Les autorités allemandes ne misent plus simplement sur le bon vouloir de Volkswagen pour remettre aux normes ses moteurs truqués mais ont décidé d'imposer au constructeur un gigantesque rappel, une approche directive qui pourrait faire école.
"Nous allons ordonner le rappel" de 2,4 millions de véhicules en circulation en Allemagne et équipés d'un moteur truqué, a déclaré un porte-parole de l'Autorité fédérale des transports KBA.
L'approche est inédite: d'ordinaire l'organisme se contente de superviser les rappels, mais ne les impose pas.
Le ministre des Transports, Alexander Dobrindt, supérieur hiérarchique de la KBA, a justifié ce passage à un régime coercitif par "la dimension" du rappel, qui "rend nécessaire un certain degré de contrôle".
Le journal Bild rapportait jeudi que les autorités allemandes "perdaient patience" avec Volkswagen et n'étaient pas disposées à s'en remettre au bon vouloir du constructeur pour corriger le tir. Devant la presse, M. Dobrindt a préféré parler d'une "coopération tout à fait constructive" avec le groupe, dont les liens avec la sphère politique sont nombreux et étroits.
Le ministre en a profité pour revoir à la baisse le nombre de voitures concernées en Allemagne.

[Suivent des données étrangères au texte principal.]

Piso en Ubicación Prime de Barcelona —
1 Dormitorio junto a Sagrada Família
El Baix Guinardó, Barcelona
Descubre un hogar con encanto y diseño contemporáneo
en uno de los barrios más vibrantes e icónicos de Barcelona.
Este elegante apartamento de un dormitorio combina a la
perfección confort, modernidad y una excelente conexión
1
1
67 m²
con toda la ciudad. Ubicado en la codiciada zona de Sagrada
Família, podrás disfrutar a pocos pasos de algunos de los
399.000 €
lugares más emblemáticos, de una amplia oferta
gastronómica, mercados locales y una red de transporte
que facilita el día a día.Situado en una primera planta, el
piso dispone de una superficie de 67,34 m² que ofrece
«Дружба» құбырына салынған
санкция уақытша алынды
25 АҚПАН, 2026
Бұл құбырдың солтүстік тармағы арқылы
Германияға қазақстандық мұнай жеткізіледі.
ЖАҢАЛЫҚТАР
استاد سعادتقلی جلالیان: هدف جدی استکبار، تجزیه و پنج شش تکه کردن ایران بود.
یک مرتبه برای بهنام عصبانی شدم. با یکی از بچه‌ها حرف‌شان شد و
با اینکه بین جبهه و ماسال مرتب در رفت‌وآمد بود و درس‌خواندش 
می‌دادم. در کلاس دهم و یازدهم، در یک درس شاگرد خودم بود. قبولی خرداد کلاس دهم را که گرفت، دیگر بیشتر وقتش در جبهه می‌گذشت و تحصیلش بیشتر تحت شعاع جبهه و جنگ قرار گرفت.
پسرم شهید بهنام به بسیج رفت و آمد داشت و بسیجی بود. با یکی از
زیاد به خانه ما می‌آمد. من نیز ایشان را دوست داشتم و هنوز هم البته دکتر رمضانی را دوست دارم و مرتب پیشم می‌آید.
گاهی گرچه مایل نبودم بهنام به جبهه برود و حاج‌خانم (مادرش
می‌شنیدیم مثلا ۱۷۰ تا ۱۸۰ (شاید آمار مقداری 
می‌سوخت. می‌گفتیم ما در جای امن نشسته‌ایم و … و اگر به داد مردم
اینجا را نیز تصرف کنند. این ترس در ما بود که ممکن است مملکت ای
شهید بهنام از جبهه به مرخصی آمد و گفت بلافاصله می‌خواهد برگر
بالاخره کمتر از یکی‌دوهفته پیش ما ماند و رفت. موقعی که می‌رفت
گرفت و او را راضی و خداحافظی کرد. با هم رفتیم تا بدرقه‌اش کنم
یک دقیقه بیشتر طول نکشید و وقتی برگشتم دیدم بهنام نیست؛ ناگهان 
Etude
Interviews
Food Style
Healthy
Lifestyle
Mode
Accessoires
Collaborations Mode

Le chiffre de 2,8 millions annoncé initialement correspondait à la totalité des voitures porteuses du logiciel incriminé ayant été immatriculées, mais certaines d'entre elles ne sont plus en circulation.
- Calendrier inchangé -
La KBA attend "d'ici fin octobre" la présentation par Volkswagen de sa solution technique pour les moteurs diesel 2 litres - pour lesquels une simple manipulation informatique devrait suffire - et d'ici fin novembre les détails du plan pour les moteurs 1,2 et 1,6 litre, qui eux devront repasser au garage, a détaillé M. Dobrindt.
Rien ne change en revanche pour le calendrier des rappels communiqué la semaine dernière par le patron de Volkswagen Matthias Müller. Ils doivent commencer en janvier 2016 et s'étaler sur toute l'année.
Ce délai a été critiqué par certaines organisations comme Greenpeace, car beaucoup trop long. Mais la solution technique pour les moteurs 1,2 et 1,6 litres ne sera pas disponible et prête à l'installation avant septembre 2016, a expliqué M. Dobrindt.
Volkswagen, géant aux 12 marques et 200 milliards d'euros de chiffre d'affaires annuel, a avoué le mois dernier avoir installé sur le moteur diesel de 11 millions de véhicules dans le monde un logiciel capable de fausser les résultats des tests antipollution. Des voitures de marque VW, Audi, Seat et Skoda sont concernées, ainsi que des véhicules utilitaires.
Outre l'Allemagne, le Royaume-Uni est très touché, avec plus d'un million de véhicules, tout comme la France, avec près d'un million. L'Autriche, où circulent plus de 300.000 voitures manipulées, a indiqué dès jeudi vouloir s'aligner sur l'Allemagne. "L'ordre donné par la KBA vaut aussi pour les véhicules qui circulent en Autriche", a déclaré une porte-parole du ministère des Transports à Vienne.
- Recherche des responsables -
Outre l'organisation de ces rappels, sur une kyrielle de marchés, dont les Etats-Unis, où l'affaire a éclaté, Volkswagen s'expose à des amendes et des poursuites judiciaires, certaines déjà engagées. En Allemagne le parquet de Brunswick (nord) enquête pour fraude.
En parallèle de la gestion des conséquences de l'affaire - qui auront aussi des répercussions financières gigantesques, les experts jonglant avec des chiffres allant de 20 à 60 milliards d'euros - Volkswagen, qui réunissait des cadres jeudi à Leipzig (est), a promis de faire la lumière sur les responsabilités de la manipulation.
Mercredi, le magazine allemand Der Spiegel a rapporté que le cercle des responsables comprendrait au moins 30 personnes, là où la direction de Volkswagen a parlé pour le moment d'un "petit groupe de personnes". Volkswagen, qui a déjà mis à pied quatre personnes sans en révéler l'identité, a démenti le chiffre de 30 comme n'ayant "aucun fondement".
L'Allemagne toute entière, très exportatrice et dont le destin est intiment lié à celui de son industrie automobile, s'inquiète de la réputation de ses produits à un moment critique pour son économie, exposée au tassement de la croissance dans les pays émergents.